– Когда я увидела эшафот и виселицу… я поняла, что скоро овдовею, – сказала она, всхлипывая, потом тряхнула волосами и саркастически усмехнулась. – Вдова в семнадцать лет! Казалось, я сплю и вижу страшный сон. Но барабанный бой и вопли толпы рвали мне уши, а сердце говорило, что все это – наяву…
– Он знал, что ты рядом? – спросила я негромко.
– Да. Я ему сказала. Он не хотел, чтобы я приходила. Хотел, чтобы я вернулась в Дальнесс, но я не смогла. Я не могла его бросить, оставить одного перед смертью… И мне было плевать, что будет дальше.
Прошло несколько долгих минут.
– Мне нужно было быть рядом с тобой, Франсес…
– Мама, папа тогда болел, – перебила она, отрывая от моего плеча опухшее от слез лицо. – И вы ничем не смогли бы помочь Тревору. Его участь была решена… И вот Тревор поднялся на эшафот. Палач накинул ему на шею веревку… И тут он увидел меня.
Я почувствовала, как ее тело напрягается, дрожит от волнения.
– Этот его взгляд… Я никогда его не забуду. Подошел пастор. Тревор спокойно ждал, пока он поговорит с каждым. Он не сводил с меня глаз. Когда пастор закончил молитву, Тревор мне улыбнулся… А потом ему завязали глаза.
Казалось, Франсес искала нужный образ в своей памяти. Голос ее стал мягче, уголки губ приподнялись в улыбке.

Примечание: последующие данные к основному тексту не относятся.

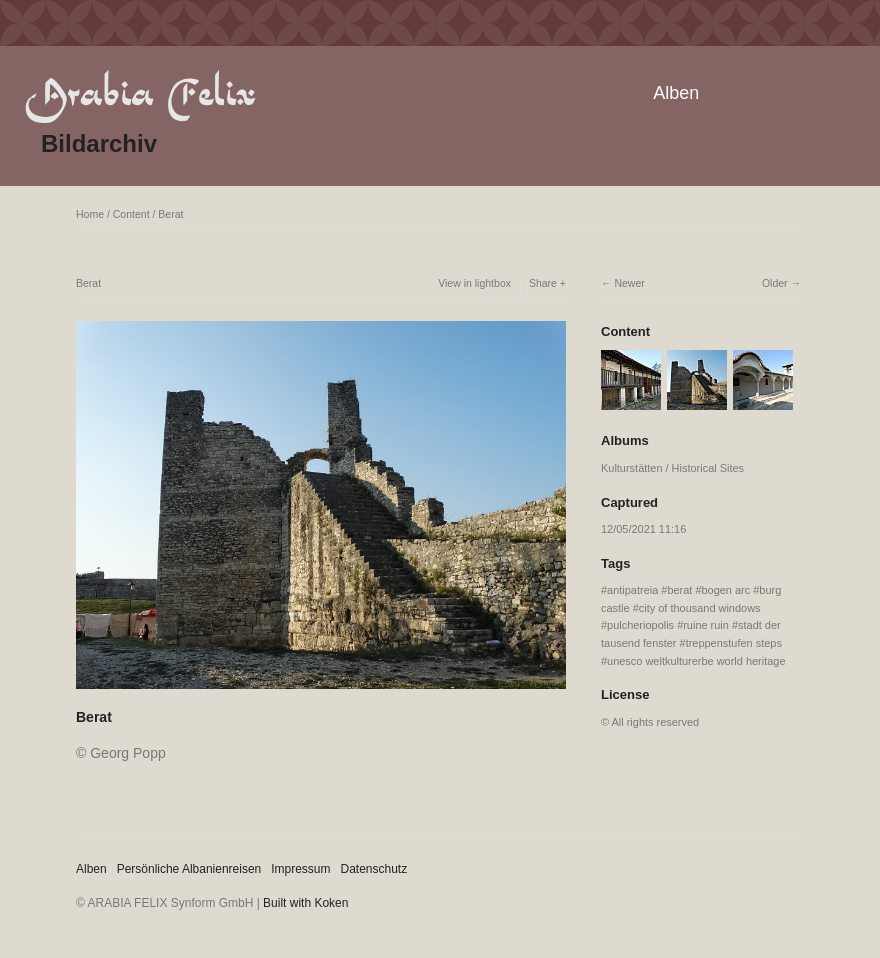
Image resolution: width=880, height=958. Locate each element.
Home (90, 214)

– Он так славно мне улыбнулся… И я вспомнила… На прошлый Белтайн по поручению отца он приехал в Гленко уладить какое-то дело с Джоном Макиайном. Он увидел меня возле винокурни, мы с папой как раз разливали пиво по бочонкам. Он был с Робином Макдонеллом. И Тревор спросил, как меня зовут и свободно ли еще мое сердце. А потом он остался на праздник…

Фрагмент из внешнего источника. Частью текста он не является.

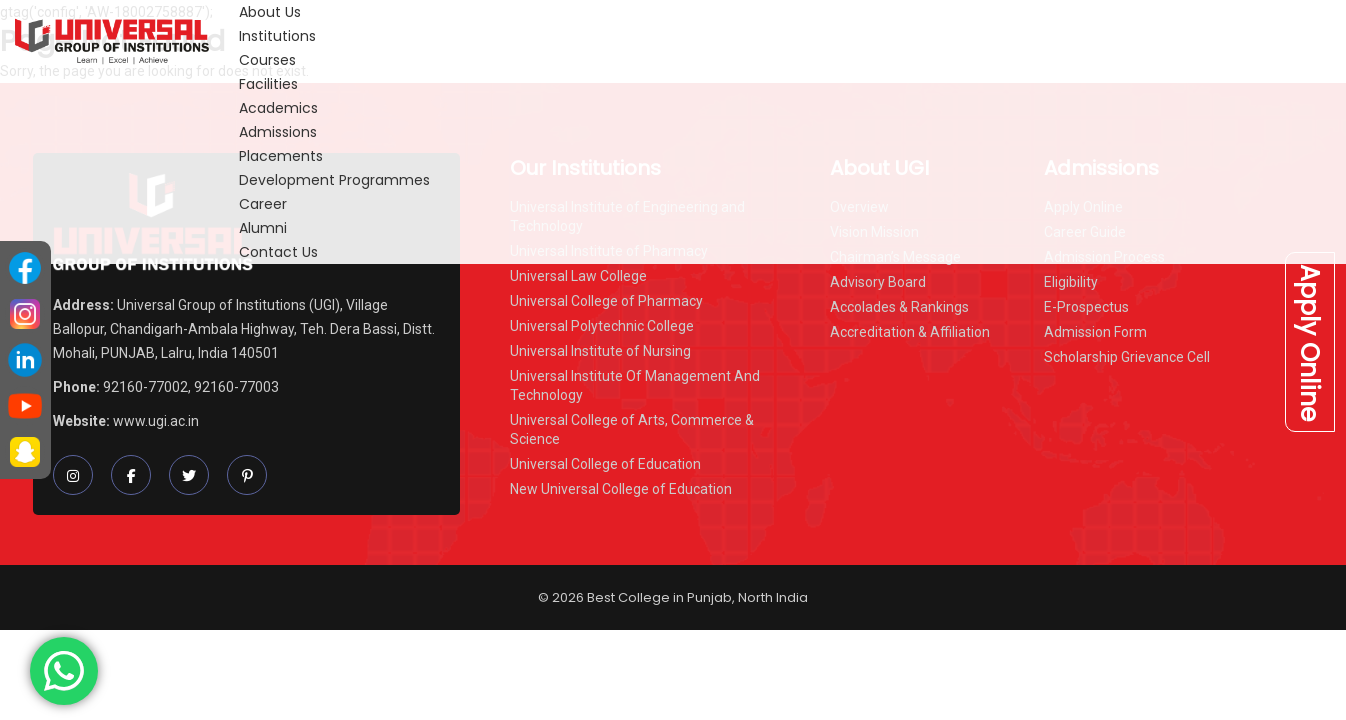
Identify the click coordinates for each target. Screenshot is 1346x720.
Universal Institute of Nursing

– Он всегда будет с тобой, Франсес, в твоих мыслях. Этого никто не сможет у тебя отнять.
– Да, так говорил и папа. Там, где Тревор теперь, ему хорошо. И Ранальду, и Колину, и остальным…
– Это правда, – прошептала я, с волнением вспоминая рассказ Лиама о том, что ему привиделось и где он едва не остался.
– А потом, – продолжала моя дочь мрачно, – они оставили его болтаться на виселице. Оставили на глумление этим стервятникам… Я хотела подойти, обнять его, но солдаты меня оттолкнули. И тогда матушка Симпсон отвела меня в церковь. Там я молилась за Тревора и ждала, пока стемнеет. Они сняли тела и побросали в братскую могилу – в простой ров, словно скелеты коров. На растерзание зверям, которые уже ждали, когда наконец смогут вцепиться в свою добычу. – Франсес помотала головой и с силой вцепилась в мою накидку. – Они издеваются над их телами даже после смерти! Снимают всю одежду… ту, что на них осталась. Накидываются на покойников, как шакалы, дерутся из-за пуговиц, пряжек, рубашек, башмаков… Мама, это было жутко! Словно стая голодных волков, которым попалось свежее мясо, и теперь они скалятся и рычат друг на друга!
Я вспомнила стопки одежды в лачуге Дженнет. Блестящие пуговицы, выложенные рядами броши. Разорванные пледы… Я содрогнулась от отвращения. Добыча стервятников…
– Дженнет… – выдохнула я.
– Если бы не она, взял бы кто-то другой. А так у меня осталось от него хоть что-то.
– Ты ведь не спускалась в ров сама?
Она не ответила.
– Франсес!
– Я… я хотела попрощаться с ним, мама.
Как она нашла в себе силы это сделать? Я представляла, как выглядит обнаженный труп, который много часов пролежал на морозе. Разве недостаточно ужасов она увидела, чтобы добавлять к своим воспоминаниям еще и это? «А ты, Кейтлин? Что бы ты сделала на ее месте?»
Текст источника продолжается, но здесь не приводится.